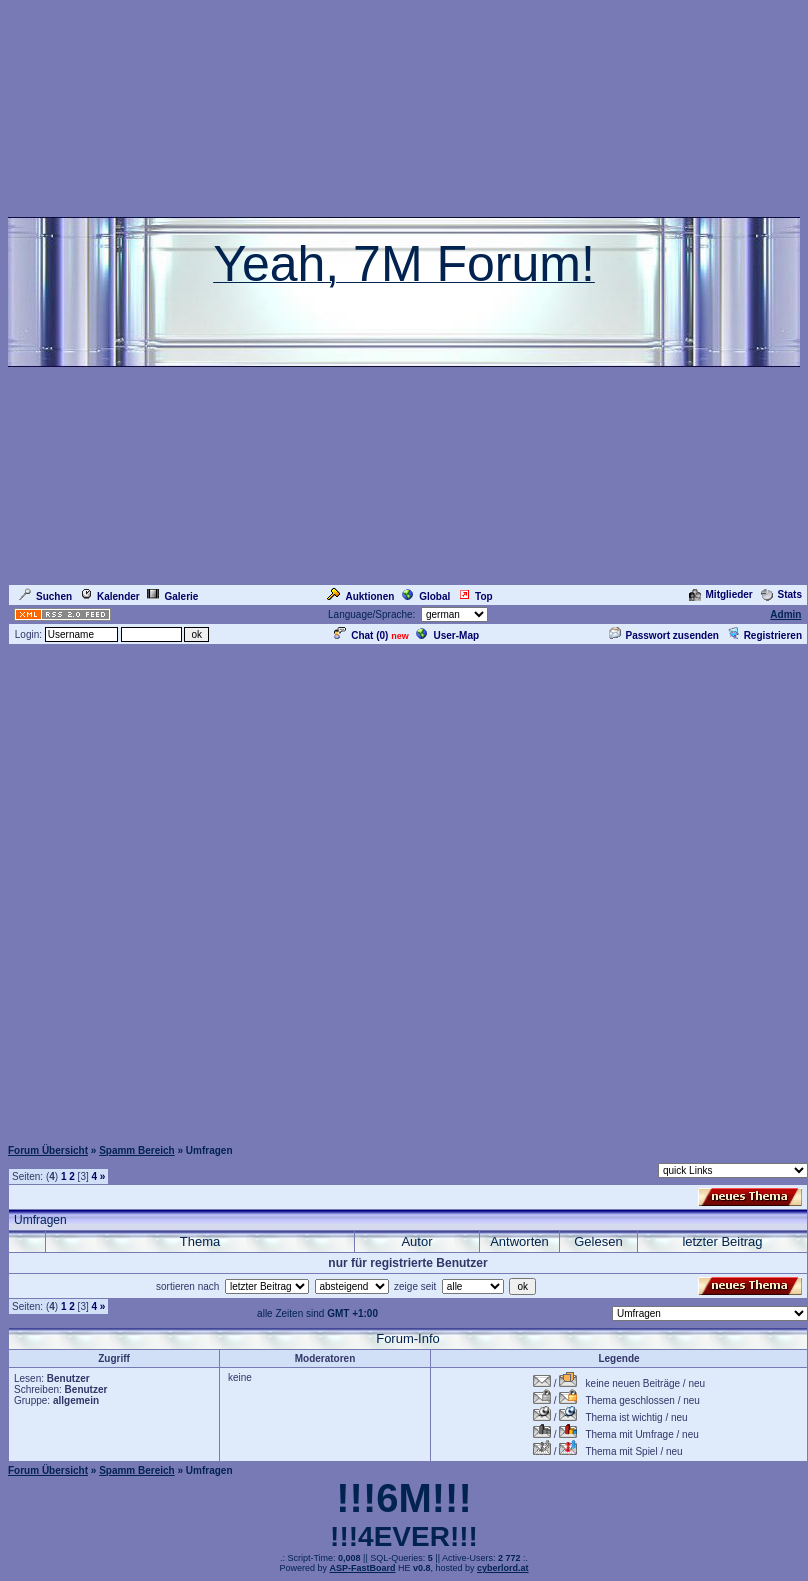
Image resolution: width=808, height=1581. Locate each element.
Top (475, 596)
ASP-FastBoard (362, 1568)
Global (426, 596)
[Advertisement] (400, 890)
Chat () (361, 635)
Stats (781, 594)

# The task
Pictures stay out; reproduce every line of the records exactly.

# Solution
Image resolution: width=808, height=1581. Locate each element.
Top (475, 596)
ASP-FastBoard (362, 1568)
Global (426, 596)
[Advertisement] (400, 890)
Chat () (361, 635)
Stats (781, 594)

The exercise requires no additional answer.